Annual Ongoing Costs

Item Typical Cost
Life insurance premiums Varies by coverage
Trustee fees (if professional) $500 - $2,000
Tax return preparation $300 - $800
Annual legal review $500 - $1,500

Cost vs. Benefit

For a $10 million estate, an ILIT could save $4 million in estate taxes (40% rate). Setup and annual costs are minimal compared to potential tax savings.

Chapter 7: Implementation Timeline

Proper timing is crucial for year-end ILIT implementation.
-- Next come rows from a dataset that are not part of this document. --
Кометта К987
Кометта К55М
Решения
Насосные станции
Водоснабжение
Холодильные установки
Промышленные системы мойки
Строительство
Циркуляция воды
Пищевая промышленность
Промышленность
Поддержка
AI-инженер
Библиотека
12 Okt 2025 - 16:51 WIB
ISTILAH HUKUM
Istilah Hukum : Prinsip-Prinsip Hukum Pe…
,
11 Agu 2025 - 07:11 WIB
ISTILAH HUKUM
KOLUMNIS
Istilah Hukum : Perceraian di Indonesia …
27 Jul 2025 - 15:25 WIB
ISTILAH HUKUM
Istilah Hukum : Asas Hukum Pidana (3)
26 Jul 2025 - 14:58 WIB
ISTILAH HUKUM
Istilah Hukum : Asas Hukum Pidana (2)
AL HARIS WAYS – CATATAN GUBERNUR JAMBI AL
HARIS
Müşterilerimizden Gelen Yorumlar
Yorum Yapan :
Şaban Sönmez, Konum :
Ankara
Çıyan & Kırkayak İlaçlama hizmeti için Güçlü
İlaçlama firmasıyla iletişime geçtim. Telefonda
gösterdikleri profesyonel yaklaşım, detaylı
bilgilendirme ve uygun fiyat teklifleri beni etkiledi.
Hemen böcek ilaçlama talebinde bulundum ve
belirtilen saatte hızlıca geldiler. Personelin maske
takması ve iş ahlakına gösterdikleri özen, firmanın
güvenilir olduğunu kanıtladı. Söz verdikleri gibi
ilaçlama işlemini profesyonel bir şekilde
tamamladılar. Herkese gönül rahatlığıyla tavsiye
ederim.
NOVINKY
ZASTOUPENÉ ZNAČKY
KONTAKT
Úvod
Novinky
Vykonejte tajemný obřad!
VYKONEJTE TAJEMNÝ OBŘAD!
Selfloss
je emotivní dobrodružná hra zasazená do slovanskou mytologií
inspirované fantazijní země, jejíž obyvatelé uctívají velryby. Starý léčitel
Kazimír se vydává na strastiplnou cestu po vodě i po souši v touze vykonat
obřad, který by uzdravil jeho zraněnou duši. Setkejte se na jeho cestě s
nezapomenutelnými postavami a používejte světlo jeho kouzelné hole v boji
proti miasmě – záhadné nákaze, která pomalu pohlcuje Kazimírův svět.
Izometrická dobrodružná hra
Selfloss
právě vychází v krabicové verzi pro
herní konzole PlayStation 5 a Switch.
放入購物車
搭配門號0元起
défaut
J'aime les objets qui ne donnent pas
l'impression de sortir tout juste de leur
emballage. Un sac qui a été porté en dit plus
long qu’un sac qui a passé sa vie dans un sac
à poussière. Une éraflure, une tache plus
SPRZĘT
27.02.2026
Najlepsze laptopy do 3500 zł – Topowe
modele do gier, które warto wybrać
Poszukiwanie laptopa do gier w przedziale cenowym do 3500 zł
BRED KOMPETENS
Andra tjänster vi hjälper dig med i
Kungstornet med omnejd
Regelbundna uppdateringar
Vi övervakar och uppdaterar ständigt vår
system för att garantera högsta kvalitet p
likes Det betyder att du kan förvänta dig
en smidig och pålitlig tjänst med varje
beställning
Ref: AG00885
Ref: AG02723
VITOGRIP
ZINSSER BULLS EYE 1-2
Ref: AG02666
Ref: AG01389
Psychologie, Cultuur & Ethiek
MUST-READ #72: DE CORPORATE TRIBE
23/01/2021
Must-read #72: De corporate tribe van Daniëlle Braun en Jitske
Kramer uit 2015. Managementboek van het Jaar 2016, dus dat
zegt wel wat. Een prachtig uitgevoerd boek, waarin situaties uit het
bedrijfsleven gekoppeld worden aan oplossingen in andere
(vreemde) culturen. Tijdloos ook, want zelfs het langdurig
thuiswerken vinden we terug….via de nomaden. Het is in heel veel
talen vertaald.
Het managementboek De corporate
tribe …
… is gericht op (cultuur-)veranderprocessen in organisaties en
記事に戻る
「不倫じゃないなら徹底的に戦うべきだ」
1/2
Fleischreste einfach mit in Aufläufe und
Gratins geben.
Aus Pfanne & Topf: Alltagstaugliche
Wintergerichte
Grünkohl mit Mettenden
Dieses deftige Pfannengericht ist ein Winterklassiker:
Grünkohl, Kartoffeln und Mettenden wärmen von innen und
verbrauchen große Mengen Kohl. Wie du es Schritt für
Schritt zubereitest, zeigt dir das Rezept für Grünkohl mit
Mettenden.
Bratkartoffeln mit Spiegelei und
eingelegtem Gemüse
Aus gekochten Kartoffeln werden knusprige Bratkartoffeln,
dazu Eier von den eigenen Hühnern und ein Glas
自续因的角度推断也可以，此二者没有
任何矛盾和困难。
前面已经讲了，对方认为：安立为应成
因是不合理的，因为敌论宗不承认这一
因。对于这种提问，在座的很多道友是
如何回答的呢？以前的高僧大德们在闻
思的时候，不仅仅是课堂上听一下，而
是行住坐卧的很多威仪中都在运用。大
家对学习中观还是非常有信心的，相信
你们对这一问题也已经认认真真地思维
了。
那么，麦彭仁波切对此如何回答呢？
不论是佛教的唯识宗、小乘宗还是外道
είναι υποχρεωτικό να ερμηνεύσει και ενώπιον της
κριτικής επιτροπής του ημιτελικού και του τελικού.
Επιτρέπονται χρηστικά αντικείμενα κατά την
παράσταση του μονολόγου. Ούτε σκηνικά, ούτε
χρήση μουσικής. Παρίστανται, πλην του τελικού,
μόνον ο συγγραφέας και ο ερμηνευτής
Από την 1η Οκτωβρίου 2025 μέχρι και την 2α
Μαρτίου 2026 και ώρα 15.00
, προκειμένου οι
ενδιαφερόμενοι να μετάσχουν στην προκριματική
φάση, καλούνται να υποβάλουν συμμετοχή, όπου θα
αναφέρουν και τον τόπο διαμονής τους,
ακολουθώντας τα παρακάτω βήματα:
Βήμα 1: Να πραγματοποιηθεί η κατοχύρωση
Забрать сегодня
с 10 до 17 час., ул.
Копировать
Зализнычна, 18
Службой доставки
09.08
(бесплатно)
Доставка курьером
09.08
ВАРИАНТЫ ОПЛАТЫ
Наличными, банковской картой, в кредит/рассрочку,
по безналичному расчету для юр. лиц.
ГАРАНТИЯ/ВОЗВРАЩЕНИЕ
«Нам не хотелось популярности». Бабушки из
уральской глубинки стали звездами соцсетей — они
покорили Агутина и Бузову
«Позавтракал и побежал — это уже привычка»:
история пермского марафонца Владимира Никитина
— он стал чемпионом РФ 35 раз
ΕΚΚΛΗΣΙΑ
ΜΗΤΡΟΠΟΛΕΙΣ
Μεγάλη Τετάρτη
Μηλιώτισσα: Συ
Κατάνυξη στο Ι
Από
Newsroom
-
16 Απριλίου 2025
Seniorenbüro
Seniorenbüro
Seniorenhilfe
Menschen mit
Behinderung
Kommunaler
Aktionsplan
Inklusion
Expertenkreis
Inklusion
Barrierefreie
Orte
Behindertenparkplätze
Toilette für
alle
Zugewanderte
Follow this timeline:

November 1-15: Planning Phase

  • Consult with estate planning attorney
  • Meet with life insurance specialist
  • Determine coverage amount needed
  • Select trustee
  • Begin life insurance underwriting

November 15-30: Documentation Phase

  • Attorney drafts ILIT document
  • Review and sign trust agreement
  • Complete life insurance application
  • Medical exam (if required)

December 1-15: Funding Phase

  • Make initial gift to ILIT
  • Trustee sends Crummey letters
  • Life insurance policy issued
  • First premium payment made

December 15-31: Completion Phase

  • Verify policy ownership by ILIT
  • Document all transactions
  • File gift tax return (if needed)
  • Establish annual review schedule

Chapter 8: Common Mistakes to Avoid

1. Naming Yourself as Trustee

This causes the policy to be included in your estate, defeating the purpose of the ILIT.

2. Failing to Send Crummey Letters

Without proper notice, gifts may not qualify for annual exclusions, triggering gift tax.

3. Missing the Three-Year Lookback

Transferring existing policies without surviving three years includes proceeds in your estate.

4. Inadequate Funding

Not making annual gifts to cover premiums can cause policy lapse.

5. Poor Trustee Selection

Choosing an unreliable trustee can lead to administrative problems and policy lapses.

6. Ignoring State Laws

Some states have additional requirements for ILITs that must be followed.

7. Lack of Coordination

Failing to coordinate ILIT with overall estate plan can create conflicts and inefficiencies.

Professional Guidance Essential

ILITs are complex legal instruments. Always work with qualified estate planning attorneys, tax professionals, and insurance specialists.